Why is it not a good idea to schedule a summer home inspection in the afternoon?There are many systems in the attic that require detailed investigation for a home inspection report. The systems of the attic are trusses/rafters, sheathing, HVAC and exhaust duct work, electrical, insulation, ventilation, plumbing and in some cases HVAC components, chimneys and hot water heaters.
The plain and simple answer is the attic temperatures in Southern and even Northern states can reach extreme temperatures of 140 to 165 degrees Fahrenheit or even higher. If you are paying for a home inspection and schedule your inspection for the afternoon; you will, most likely, not be getting a thorough inspection. According to most state standards of practice(SOP) a home inspector does not have to enter the attic if the temperature in their opinion is extreme and dangerous to the inspector.
F. Inspectors are NOT required to:
dangerous to the inspector or other persons or damage the property or its systems or
2.10 The inspector is not required to enter any premises that visibly shows a physical threat to the safety of the home inspector or others nor inspect any area or component that poses a danger to the inspector or others.
III. The inspector is not required to:
C. enter or access any area that may, in the opinion of the inspector, be unsafe.
F. do anything which may, in the inspector's opinion, be unsafe or dangerous to the inspector or others, or damage property, such as, but not limited to: walking on roof surfaces, climbing ladders, entering attic spaces, or negotiating with pets.
IV. The inspector is not required to:
A. enter the attic or any unfinished spaces that are not readily accessible, or where entry could cause damage or, in the inspector's opinion, pose a safety hazard.
It is the general opinion of the national associations and many of the states, that it is dangerous to the inspectors health to be exposed to extreme heat for prolonged periods of time. Rules have been drafted into the SOP of each to protect the inspector and the buyer during the inspection process.

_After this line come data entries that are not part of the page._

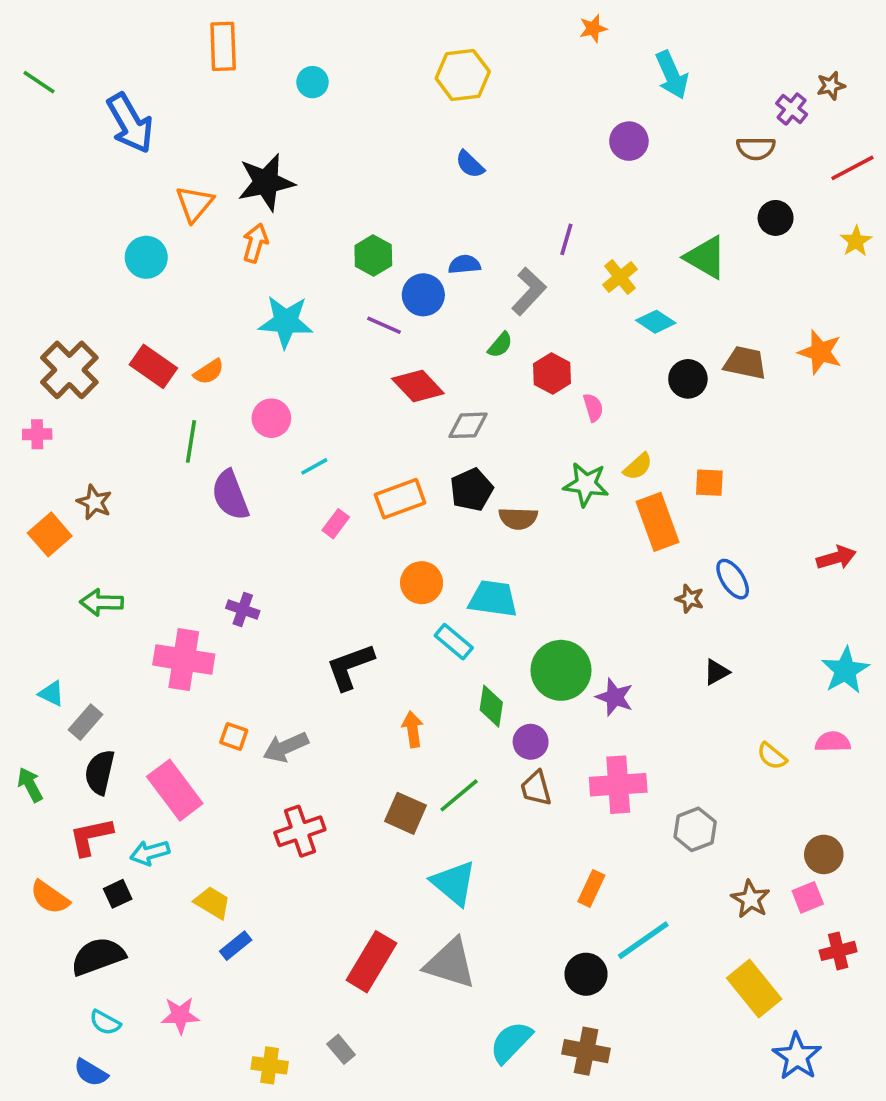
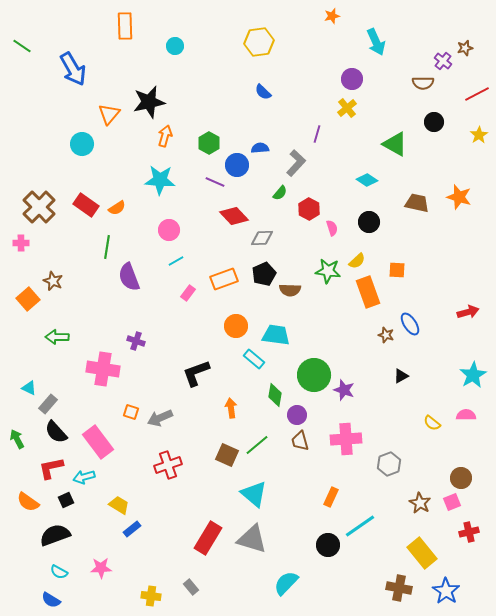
orange arrow: (255, 243) -> (165, 136), moved
yellow cross: (620, 277) -> (347, 108), moved
black circle: (688, 379) -> (369, 222), moved
pink circle: (271, 418) -> (169, 230), moved
black semicircle: (100, 772) -> (56, 432), turned -55
brown cross: (586, 1051) -> (399, 588), moved

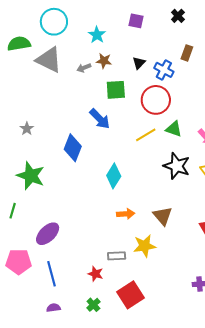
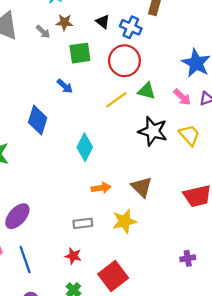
black triangle: (139, 63) -> (103, 22), turned -32
gray arrow: (84, 68) -> (43, 32), turned -112
blue arrow: (100, 119) -> (65, 86), size x0.7
gray rectangle: (117, 256) -> (83, 223), moved

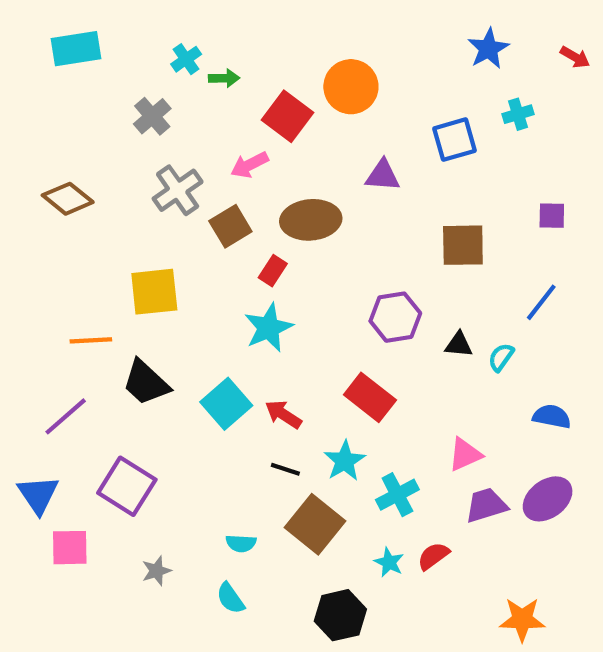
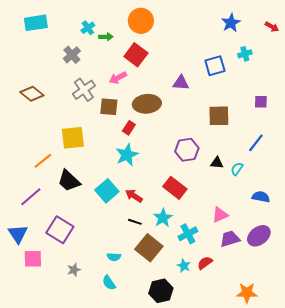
orange circle: (351, 87) -> (141, 21), moved
brown square: (230, 226) -> (109, 107), turned 36
orange line: (91, 340) -> (43, 161), turned -36

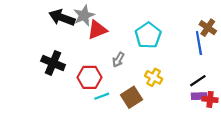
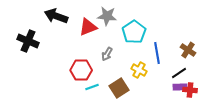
gray star: (84, 15) -> (107, 16), moved, turned 30
brown cross: (208, 28) -> (188, 50), moved
blue line: (199, 43) -> (157, 53), moved
black cross: (53, 63) -> (28, 41), moved

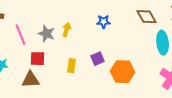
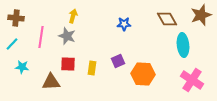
yellow arrow: (66, 30) -> (73, 16), moved
pink line: (20, 35) -> (41, 37), turned 30
red square: (38, 59) -> (68, 64), moved

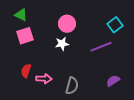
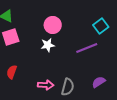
pink arrow: (44, 79) -> (46, 85), moved
gray semicircle: (72, 86) -> (68, 87), moved

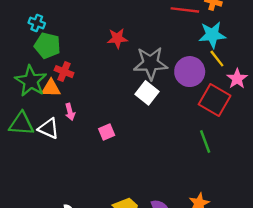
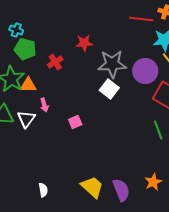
red cross: (64, 72) -> (55, 62), moved, turned 35
white triangle: (49, 128) -> (26, 119), turned 42

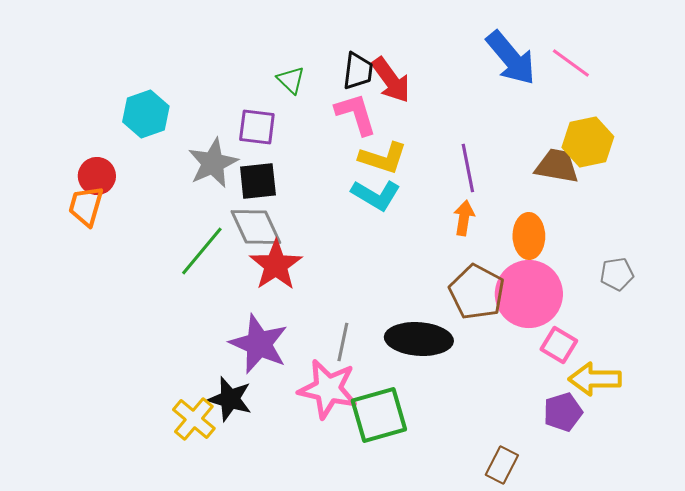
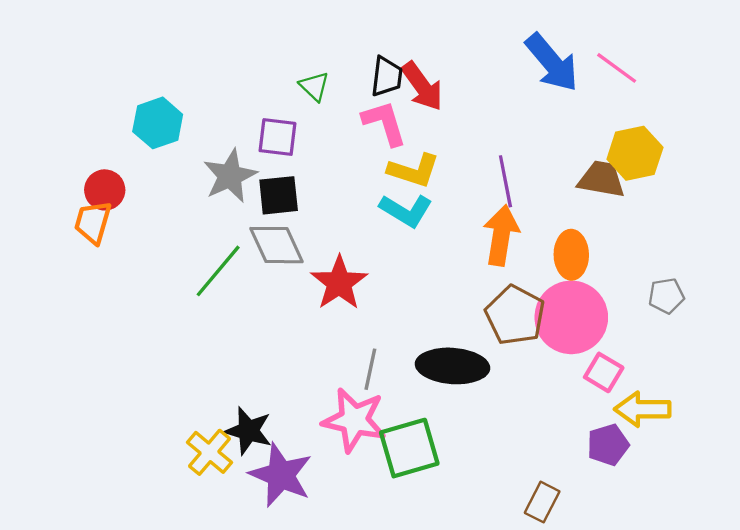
orange arrow: (464, 218) -> (501, 235), size x1.6
red star: (276, 265) -> (339, 283), moved
purple star: (259, 344) -> (281, 475), moved

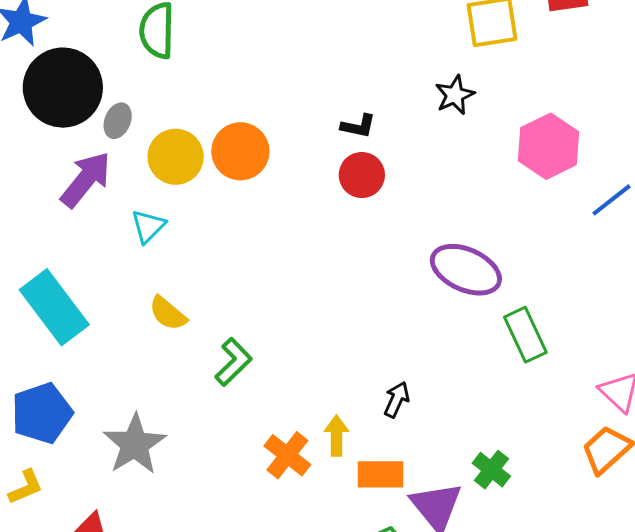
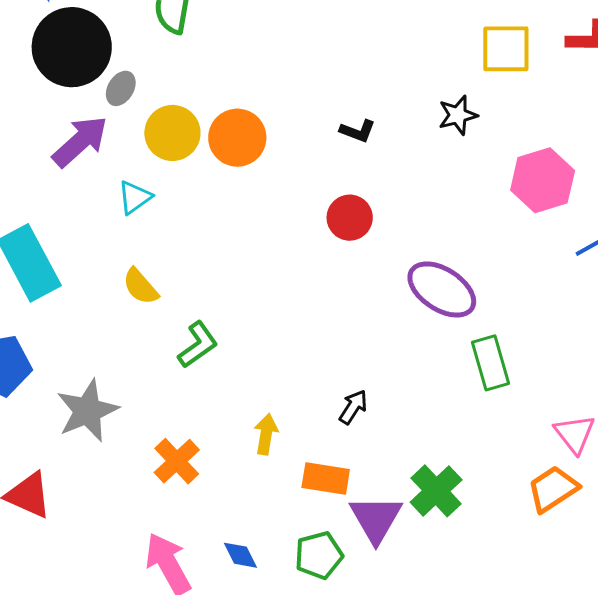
red circle: (362, 175) -> (350, 218), moved
yellow arrow: (336, 436) -> (266, 434), moved
orange cross: (287, 455) -> (177, 461), moved
green cross: (491, 470) -> (436, 491), size x1.4

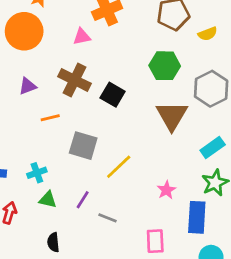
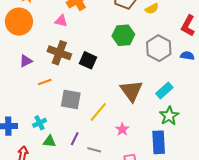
pink triangle: (82, 37) -> (61, 21), turned 32
brown triangle: (172, 116) -> (131, 91), moved
pink star: (166, 190) -> (122, 129), moved

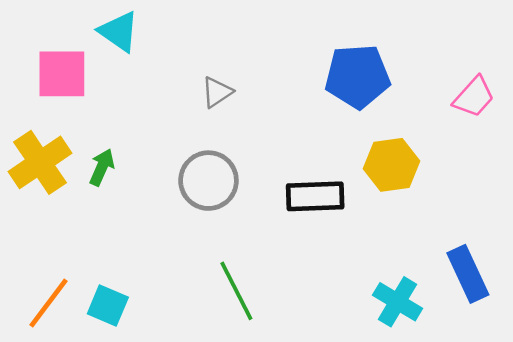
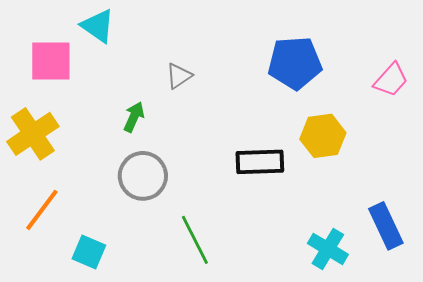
green arrow: (102, 167) -> (134, 117), moved
gray circle: (208, 181) -> (143, 176), moved
orange line: (48, 303) -> (42, 210), moved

A recent discussion regarding inspections of attics in one of the national home inspectors forums:
I do not take random temperature readings of the attics I inspect. I do know that during the summer months attics in my area will hit 130f without any trouble. Once they get that hot I do not spend much time in them! - Inspector from Tennessee
Location: Las Vegas, NV; single family, ranch style, home; south facing; reading of decking was south roof field; roofing material asphalt/fiberglass 3 tab shingles, one layer; approximately 10:30 A.M.; outside temp about 99 degrees. I don't know what the air temp was in the attic but I didn't stay there very long either! - Inspector from Las Vegas.
I was in one last week and it was 189, let me see if I can find the pic. Inspector from Utah
I also have recorded the 180 degree (upper) range in the attic when there has been very little wind movement and exterior temperatures exceed 115 degrees. No, you won't stay up there for long . . . Inspector from Las Vegas.
135 is common for me. Inspector from Illinois.
In South Florida the typically daytime temperature might be 92 degrees to 95 degrees and the attic temperature might vary from 120 degrees for a tile roof to 140 degrees for a dark color shingle roof. - Inspector from South Florida.
As you can see from the inspectors comments that they are concerned about getting out of a hot attic as it can be dangerous to their health. If you are looking for a thorough inspection, schedule it early in the day before attic temperatures reach extreme levels. In the cooler hours of the morning inspectors are more likely to spend the necessary time in the attic investigating the systems you should be concerned with.